GOAL OF THE EXERCISE. When you return the lines below, go from the first through the line with "con alumnos cómo tú.", keep them exact, and leave out every picture.

Data entries:

--- START ---

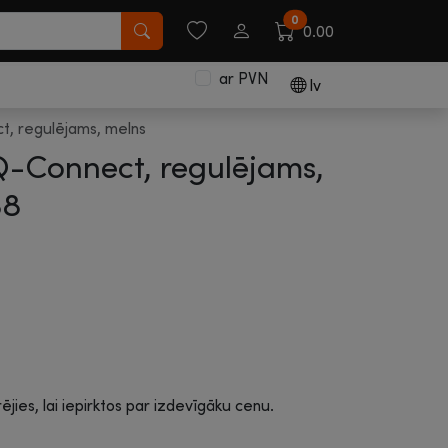
0
0.00
ar PVN
lv
ct, regulējams, melns
 Q-Connect, regulējams,
38
rējies, lai iepirktos par izdevīgāku cenu.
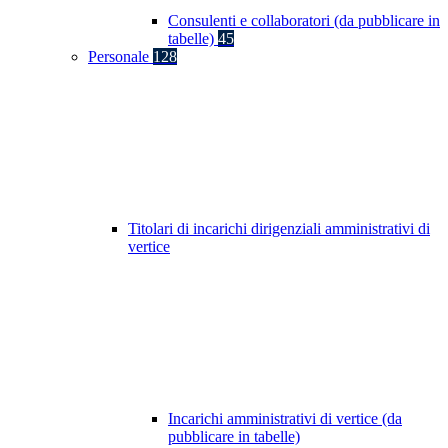
Consulenti e collaboratori (da pubblicare in
tabelle)
45
Personale
128
Titolari di incarichi dirigenziali amministrativi di
vertice
Incarichi amministrativi di vertice (da
pubblicare in tabelle)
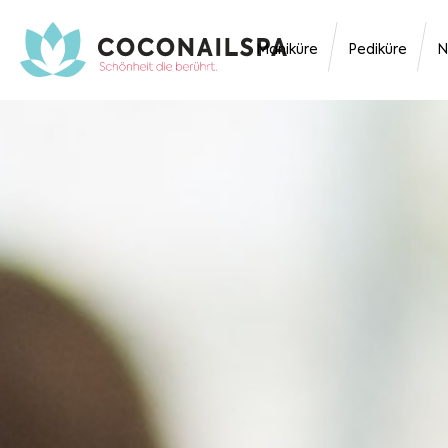
Maniküre
Pediküre
N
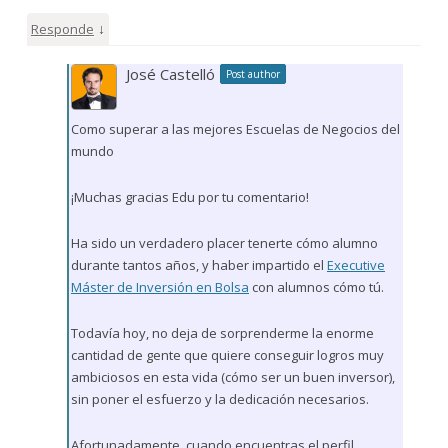
↓
Responde
José Castelló
Post author
Como superar a las mejores Escuelas de Negocios del
mundo
¡Muchas gracias Edu por tu comentario!
Ha sido un verdadero placer tenerte cómo alumno
durante tantos años, y haber impartido el
Executive
Máster de Inversión en Bolsa
con alumnos cómo tú.
Todavía hoy, no deja de sorprenderme la enorme
cantidad de gente que quiere conseguir logros muy
ambiciosos en esta vida (cómo ser un buen inversor),
sin poner el esfuerzo y la dedicación necesarios.
Afortunadamente, cuando encuentras el perfil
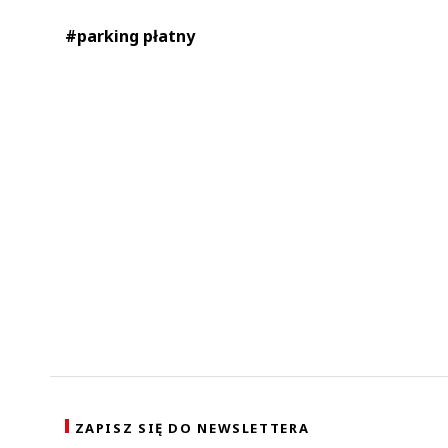
#parking płatny
ZAPISZ SIĘ DO NEWSLETTERA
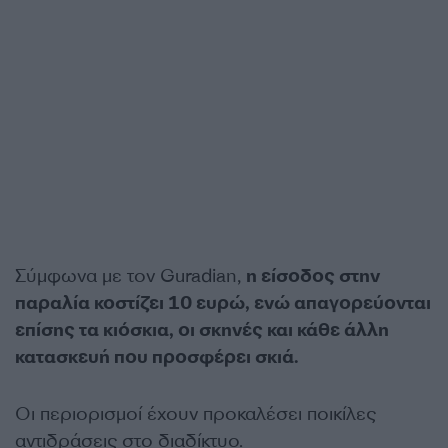
Σύμφωνα με τον Guradian,
η είσοδος στην
παραλία κοστίζει 10 ευρώ, ενώ απαγορεύονται
επίσης τα κιόσκια, οι σκηνές και κάθε άλλη
κατασκευή που προσφέρει σκιά.
Οι περιορισμοί έχουν προκαλέσει ποικίλες
αντιδράσεις στο διαδίκτυο.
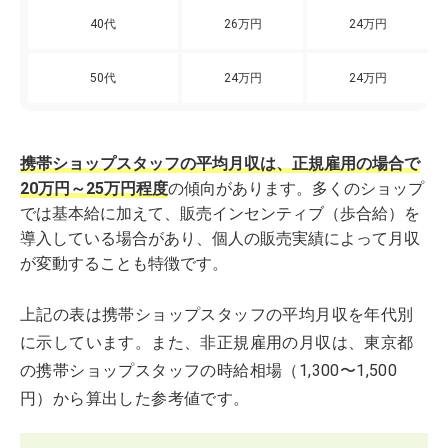
40代
26万円
24万円
50代
24万円
24万円
携帯ショップスタッフの平均月収は、正規雇用の場合で
20万円～25万円程度
の傾向があります。多くのショップ
では基本給に加えて、販売インセンティブ（歩合給）を
導入している場合があり、個人の販売実績によって月収
が変動することも特徴です。
上記の表は携帯ショップスタッフの平均月収を年代別
に示しています。また、非正規雇用の月収は、東京都
の携帯ショップスタッフの時給相場（1,300〜1,500
円）から算出した参考値です。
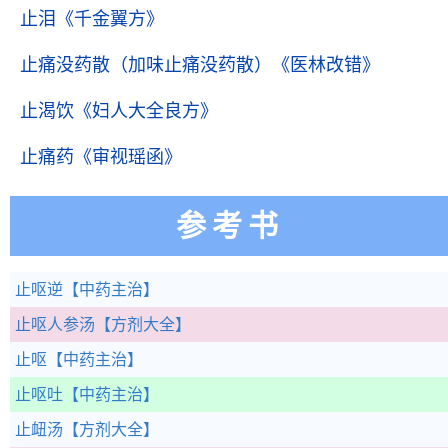
止泪
《千金翼方》
止痛没药散（加味止痛没药散）
《医林改错》
止渴饮
《妇人大全良方》
止痛药
《审视瑶函》
参考书
止呕逆
【中药主治】
止呕人参汤
【方剂大全】
止呕
【中药主治】
止呕吐
【中药主治】
止衄汤
【方剂大全】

--- END ---

TASK SOLUTION.
0
0.00
ar PVN
lv
ct, regulējams, melns
 Q-Connect, regulējams,
38
rējies, lai iepirktos par izdevīgāku cenu.
Consulenti e collaboratori (da pubblicare in
tabelle)
45
Personale
128
Titolari di incarichi dirigenziali amministrativi di
vertice
Incarichi amministrativi di vertice (da
pubblicare in tabelle)
Maniküre
Pediküre
N
↓
Responde
José Castelló
Post author
Como superar a las mejores Escuelas de Negocios del
mundo
¡Muchas gracias Edu por tu comentario!
Ha sido un verdadero placer tenerte cómo alumno
durante tantos años, y haber impartido el
Executive
Máster de Inversión en Bolsa
con alumnos cómo tú.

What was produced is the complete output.